'''
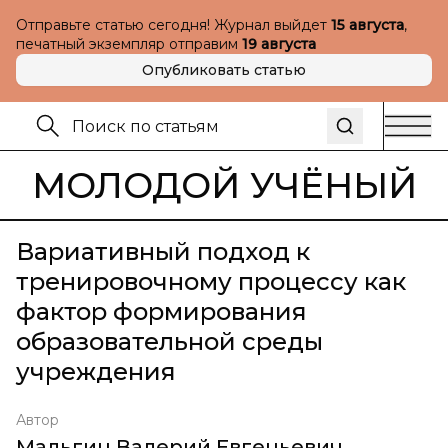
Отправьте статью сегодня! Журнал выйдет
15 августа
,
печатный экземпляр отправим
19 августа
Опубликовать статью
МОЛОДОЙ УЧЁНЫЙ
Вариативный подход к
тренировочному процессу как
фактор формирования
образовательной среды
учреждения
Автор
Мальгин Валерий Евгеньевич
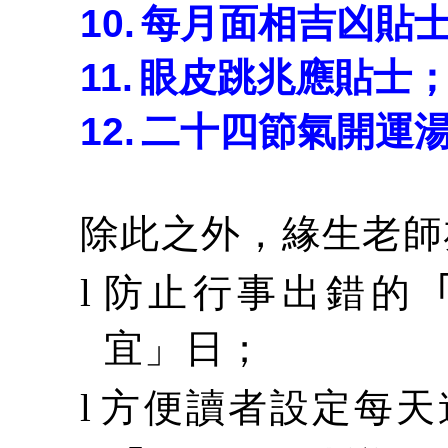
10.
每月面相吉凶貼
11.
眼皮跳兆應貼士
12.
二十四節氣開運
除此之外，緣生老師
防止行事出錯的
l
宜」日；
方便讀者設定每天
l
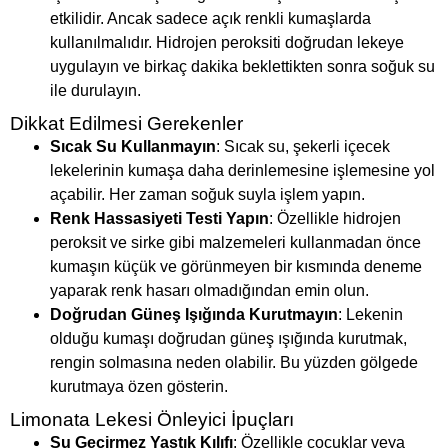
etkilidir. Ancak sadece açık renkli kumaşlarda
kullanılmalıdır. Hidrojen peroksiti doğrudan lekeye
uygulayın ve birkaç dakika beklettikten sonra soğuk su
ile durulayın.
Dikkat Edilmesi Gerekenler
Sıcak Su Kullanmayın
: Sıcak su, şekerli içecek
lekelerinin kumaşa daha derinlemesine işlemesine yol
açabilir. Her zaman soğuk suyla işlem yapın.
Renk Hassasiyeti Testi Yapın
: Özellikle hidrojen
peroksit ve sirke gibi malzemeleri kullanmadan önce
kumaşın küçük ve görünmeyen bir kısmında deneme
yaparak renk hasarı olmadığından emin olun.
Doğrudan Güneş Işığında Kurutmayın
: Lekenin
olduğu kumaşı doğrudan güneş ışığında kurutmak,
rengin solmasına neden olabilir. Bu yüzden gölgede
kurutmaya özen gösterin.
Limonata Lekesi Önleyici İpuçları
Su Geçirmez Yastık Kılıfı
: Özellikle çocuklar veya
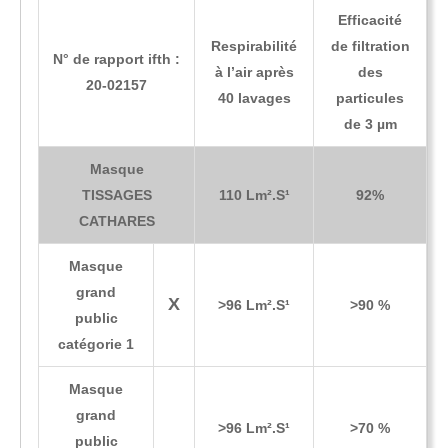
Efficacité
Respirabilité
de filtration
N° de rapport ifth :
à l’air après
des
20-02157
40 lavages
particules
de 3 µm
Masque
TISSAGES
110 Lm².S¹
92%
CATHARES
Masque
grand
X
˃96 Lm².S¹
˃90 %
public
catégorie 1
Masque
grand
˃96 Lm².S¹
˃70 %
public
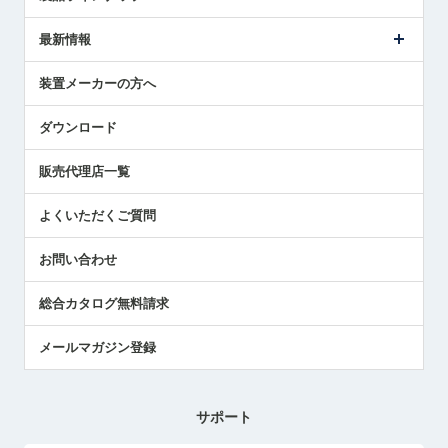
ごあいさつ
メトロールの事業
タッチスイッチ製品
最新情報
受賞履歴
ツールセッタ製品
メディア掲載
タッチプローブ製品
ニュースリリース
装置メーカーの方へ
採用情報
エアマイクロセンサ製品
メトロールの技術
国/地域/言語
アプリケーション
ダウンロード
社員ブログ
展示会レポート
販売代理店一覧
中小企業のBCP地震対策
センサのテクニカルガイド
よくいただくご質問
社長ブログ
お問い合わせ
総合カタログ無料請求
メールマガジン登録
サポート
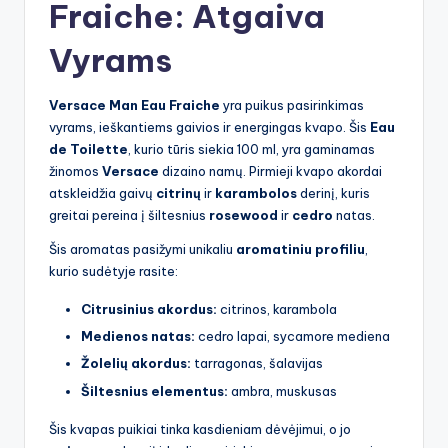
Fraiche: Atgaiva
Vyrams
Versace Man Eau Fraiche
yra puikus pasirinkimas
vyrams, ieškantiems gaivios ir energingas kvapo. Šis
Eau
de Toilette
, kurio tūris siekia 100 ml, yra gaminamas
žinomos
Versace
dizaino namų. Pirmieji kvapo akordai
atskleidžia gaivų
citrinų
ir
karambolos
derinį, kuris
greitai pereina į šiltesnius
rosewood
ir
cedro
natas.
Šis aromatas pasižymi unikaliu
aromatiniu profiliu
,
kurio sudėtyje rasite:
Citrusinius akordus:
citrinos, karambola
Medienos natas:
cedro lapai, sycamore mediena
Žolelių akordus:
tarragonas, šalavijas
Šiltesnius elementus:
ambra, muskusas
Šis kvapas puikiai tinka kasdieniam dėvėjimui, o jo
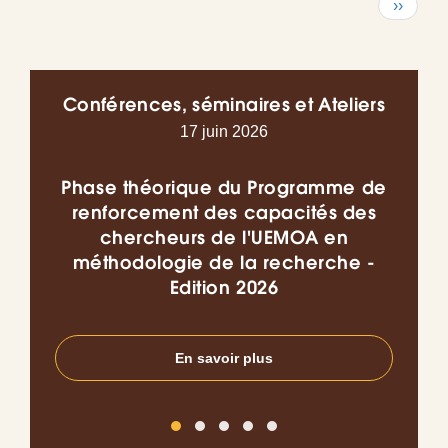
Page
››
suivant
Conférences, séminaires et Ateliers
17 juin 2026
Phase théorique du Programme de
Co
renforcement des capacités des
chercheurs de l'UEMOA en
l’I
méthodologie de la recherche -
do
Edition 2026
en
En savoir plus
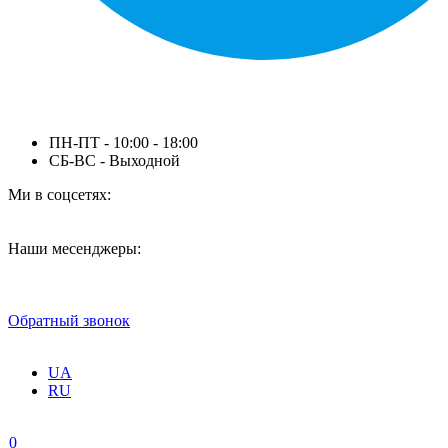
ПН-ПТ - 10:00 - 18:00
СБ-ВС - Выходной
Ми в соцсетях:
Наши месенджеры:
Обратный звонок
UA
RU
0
'''
'''
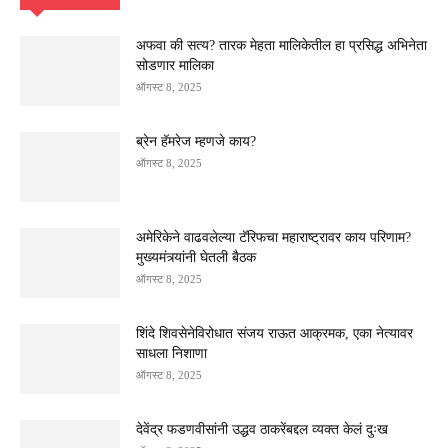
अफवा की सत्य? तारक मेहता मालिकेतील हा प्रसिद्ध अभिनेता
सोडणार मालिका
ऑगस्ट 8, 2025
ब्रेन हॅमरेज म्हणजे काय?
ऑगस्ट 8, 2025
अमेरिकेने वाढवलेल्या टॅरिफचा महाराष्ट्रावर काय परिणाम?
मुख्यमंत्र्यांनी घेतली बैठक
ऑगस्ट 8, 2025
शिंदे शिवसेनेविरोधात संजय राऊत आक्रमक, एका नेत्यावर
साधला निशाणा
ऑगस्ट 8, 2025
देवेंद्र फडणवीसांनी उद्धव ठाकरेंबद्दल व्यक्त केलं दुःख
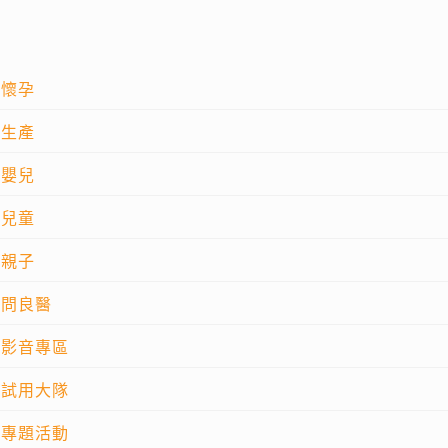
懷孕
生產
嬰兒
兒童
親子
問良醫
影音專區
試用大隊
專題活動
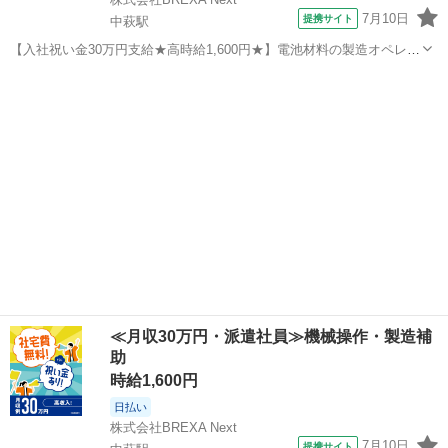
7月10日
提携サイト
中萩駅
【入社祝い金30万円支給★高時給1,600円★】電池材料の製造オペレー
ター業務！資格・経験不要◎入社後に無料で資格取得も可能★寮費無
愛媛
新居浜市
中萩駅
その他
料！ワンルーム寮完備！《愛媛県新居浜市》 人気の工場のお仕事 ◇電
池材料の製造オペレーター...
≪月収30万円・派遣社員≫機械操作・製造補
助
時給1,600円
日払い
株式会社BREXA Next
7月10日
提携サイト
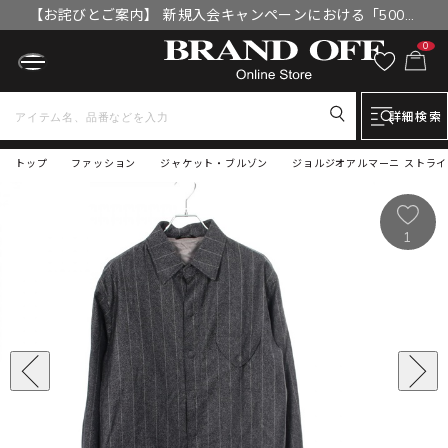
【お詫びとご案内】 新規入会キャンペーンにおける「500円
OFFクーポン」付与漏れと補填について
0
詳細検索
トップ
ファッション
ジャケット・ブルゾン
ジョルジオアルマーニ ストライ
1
'''
● **EXERCISE**
If a line in the records contains the word "akordus", copy it.

● **EXERCISE RESPONSE**
Citrusinius akordus:
Žolelių akordus:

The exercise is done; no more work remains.